Avoiding package meltdown with APT source pinning

Debian’s release cycle is pretty sedate, which means the distribution you have installed will be solid and stable, but there will undoubtedly be more recent versions of programs available than you have installed. The safest and most easily reversed way of locating and installing the latest or at least more recent versions of software is to point the apt-get package manager to the Debian repositories that contain the upcoming Debian distribution releases, using apt’s sources.list file. This is how to do that.

This is done by editing the /etc/apt/sources.list file, from which apt-get reads the locations of .deb package repositories to check for updates. Typically the primary repository would be the version installed. For example:

## DEBIAN
deb http://ftp.de.debian.org/debian/ squeeze main contrib non-free

## DEBIAN SECURITY
deb http://security.debian.org/ squeeze/updates main

The Debian release cycle is made up of three distributions:

  • the current, stable release (currently squeeze, but referred to as stable)
  • the next release undergoing testing (currently wheezy, but referred to as testing)
  • the experimental release being actively developed (known as sid, but referred to as unstable).

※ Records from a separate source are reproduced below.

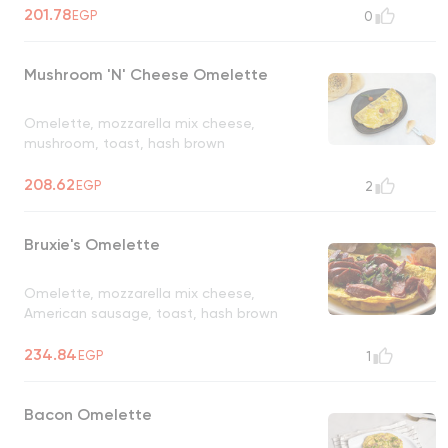
201.78
EGP
0
Mushroom 'N' Cheese Omelette
Omelette, mozzarella mix cheese,
mushroom, toast, hash brown
208.62
EGP
2
Bruxie's Omelette
Omelette, mozzarella mix cheese,
American sausage, toast, hash brown
234.84
EGP
1
Bacon Omelette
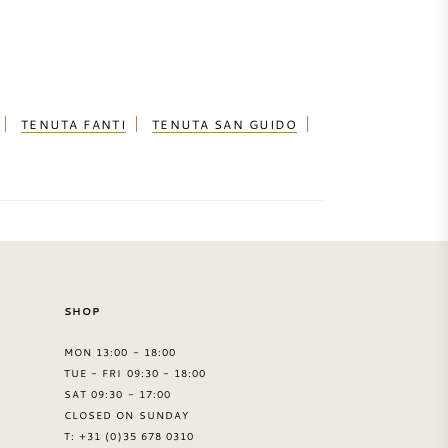
TENUTA FANTI
TENUTA SAN GUIDO
SHOP
MON 13:00 - 18:00
TUE - FRI 09:30 - 18:00
SAT 09:30 - 17:00
CLOSED ON SUNDAY
T: +31 (0)35 678 0310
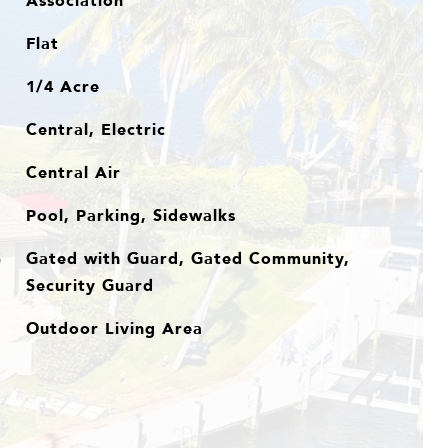
Association
Flat
1/4 Acre
Central, Electric
Central Air
Pool, Parking, Sidewalks
Gated with Guard, Gated Community,
S
Security Guard
Outdoor Living Area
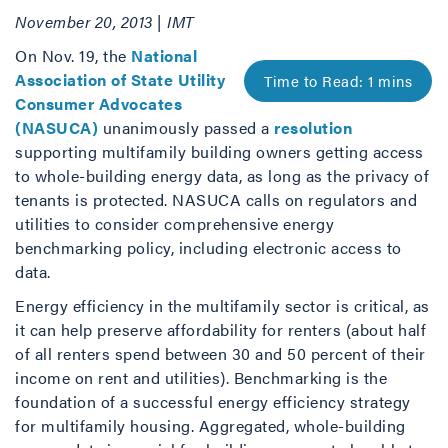
November 20, 2013 | IMT
On Nov. 19, the
National
Association of State Utility
Consumer Advocates
(NASUCA)
unanimously passed a
resolution
supporting multifamily building owners getting access
to whole-building energy data, as long as the privacy of
tenants is protected. NASUCA calls on regulators and
utilities to consider comprehensive energy
benchmarking policy, including electronic access to
data.
Energy efficiency in the multifamily sector is critical, as
it can help preserve affordability for renters (about half
of all renters spend between 30 and 50 percent of their
income on rent and utilities). Benchmarking is the
foundation of a successful energy efficiency strategy
for multifamily housing. Aggregated, whole-building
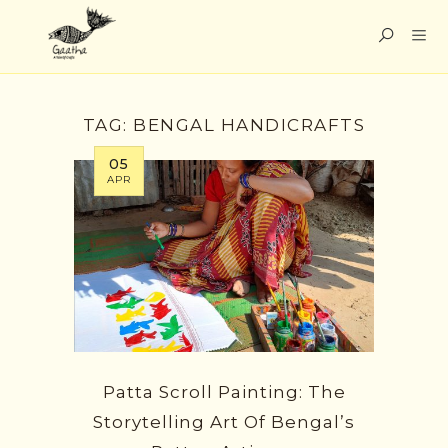
TAG:
BENGAL HANDICRAFTS
05
APR
Patta Scroll Painting: The
Storytelling Art Of Bengal’s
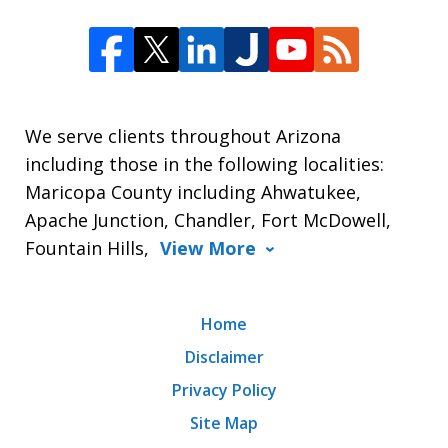
We serve clients throughout Arizona
including those in the following localities:
Maricopa County including Ahwatukee,
Apache Junction, Chandler, Fort McDowell,
Fountain Hills,
View More
Home
Disclaimer
Privacy Policy
Site Map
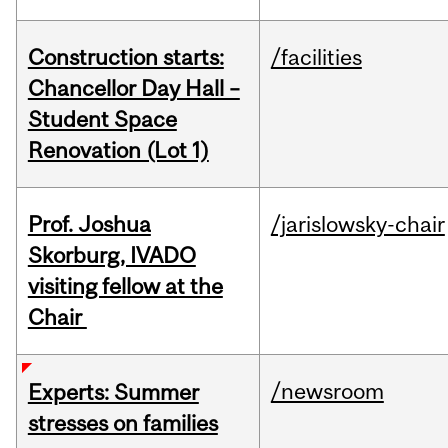
Construction starts:
/facilities
Chancellor Day Hall –
Student Space
Renovation (Lot 1)
Prof. Joshua
/jarislowsky-chair
Skorburg, IVADO
visiting fellow at the
Chair
/newsroom
Experts: Summer
stresses on families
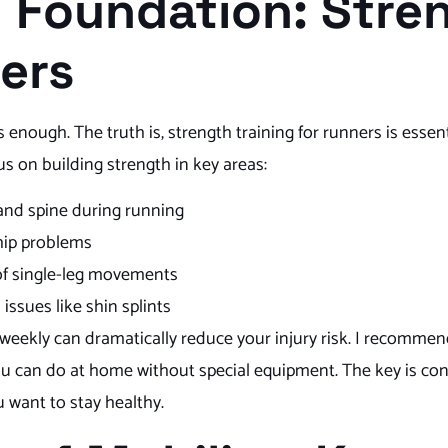
g Foundation: Stre
ners
nough. The truth is, strength training for runners is essenti
s on building strength in key areas:
 and spine during running
hip problems
s of single-leg movements
issues like shin splints
weekly can dramatically reduce your injury risk. I recomme
you can do at home without special equipment. The key is con
u want to stay healthy.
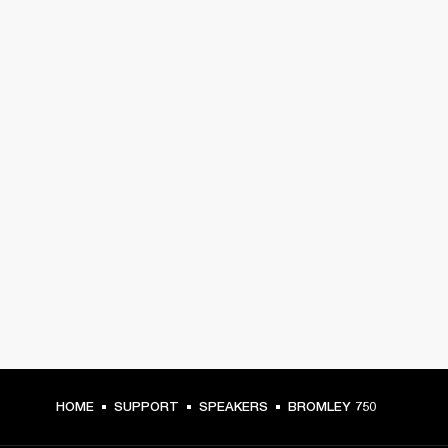
HOME
SUPPORT
SPEAKERS
BROMLEY 750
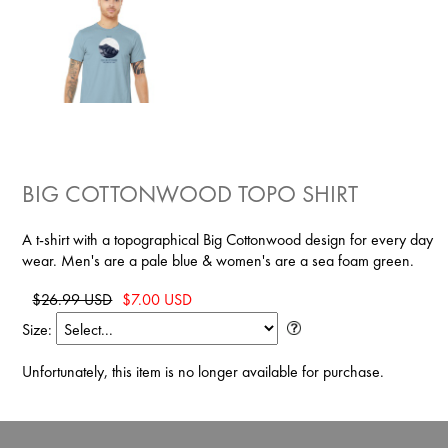
BIG COTTONWOOD TOPO SHIRT
A t-shirt with a topographical Big Cottonwood design for every day
wear. Men's are a pale blue & women's are a sea foam green.
$26.99 USD
$7.00 USD
Size:
Unfortunately, this item is no longer available for purchase.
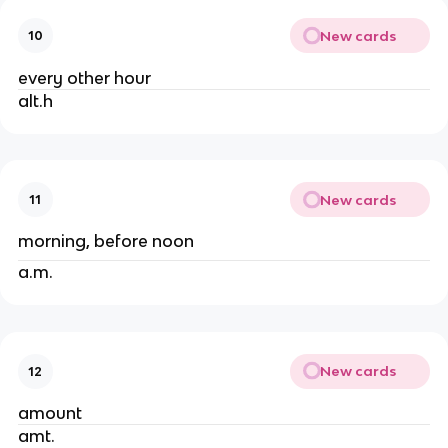
New cards
10
every other hour
alt.h
New cards
11
morning, before noon
a.m.
New cards
12
amount
amt.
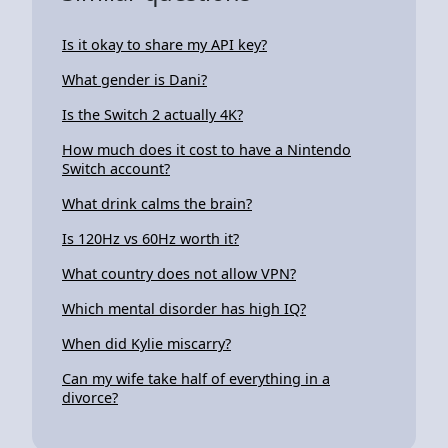
Is it okay to share my API key?
What gender is Dani?
Is the Switch 2 actually 4K?
How much does it cost to have a Nintendo
Switch account?
What drink calms the brain?
Is 120Hz vs 60Hz worth it?
What country does not allow VPN?
Which mental disorder has high IQ?
When did Kylie miscarry?
Can my wife take half of everything in a
divorce?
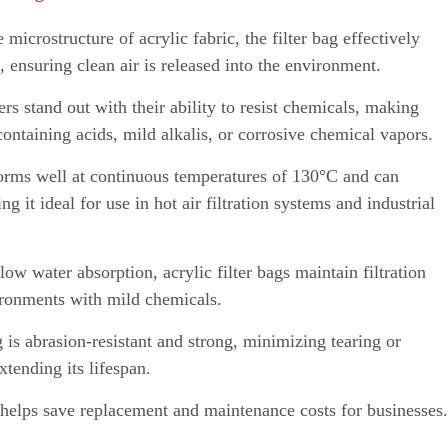
 microstructure of acrylic fabric, the filter bag effectively
,
ensuring clean air is released into the environment.
ers stand out with their ability to resist chemicals, making
ontaining acids, mild alkalis, or corrosive chemical vapors.
forms well
a
t continuous temperatures of 130°C and can
g it ideal for use in hot air filtration systems and industrial
low water absorption, acrylic filter bags maintai
n
filtration
ironments with mild chemicals.
 is abrasion-resistant and strong, m
i
nim
i
zing tearing or
tending its lifespan.
helps save replacement and maintenance costs for businesses.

Additionally, some more recent versions of applications from testing and unstable are repackaged for the current release, known as backports and made available from the backports repository. We can add these to sources.list, for example:


## DEBIAN TESTING (wheezy)
deb http://ftp.de.debian.org/debian/ testing main contrib non-free

## DEBIAN BACKPORTS
deb http://backports.debian.org/debian-backports squeeze-backports main contrib non-free

Running apt-get update will send apt-get off to prepare a new list of packages that can be upgraded or installed. But running apt-get upgrade with the sources.list looking like this would result in installing an unholy mix of possibly conflicting packages from different repositories. To safely use this technique, we need to also edit the /etc/apt/preferences file. It looks like this:


Package: *
Pin: release n=squeeze
Pin-Priority: 100

Package: *
Pin: release a=testing
Pin-Priority: -10

Package: *
Pin: release a=squeeze-backports
Pin-Priority: 10

See the manpage for apt_preferences for chapter and verse on how this works, but the key part is the pin-priority. Sources pinned with a higher priority will be selected over lower priorities. Sources pinned with a number below zero – such as the testing repository above – will never be used except when specifically called with apt-get -t . So to install the latest version of a popular music player from the testing repository to replace the version in the current, stable branch, you’d use:

sudo apt-get -t testing install audacious audacious-plugins

This method means you can have multiple repository sources lined up on the system, to be called upon when required. Running apt-get dist-upgrade will still only use the default repos (squeeze, in this case), whereas apt-get -t squeeze-backports dist-upgrade will upgrade every package available from the backports repo, and apt-get -t testing dist-upgrade will attempt to effectively replace the current stable distribution with that of the testing release.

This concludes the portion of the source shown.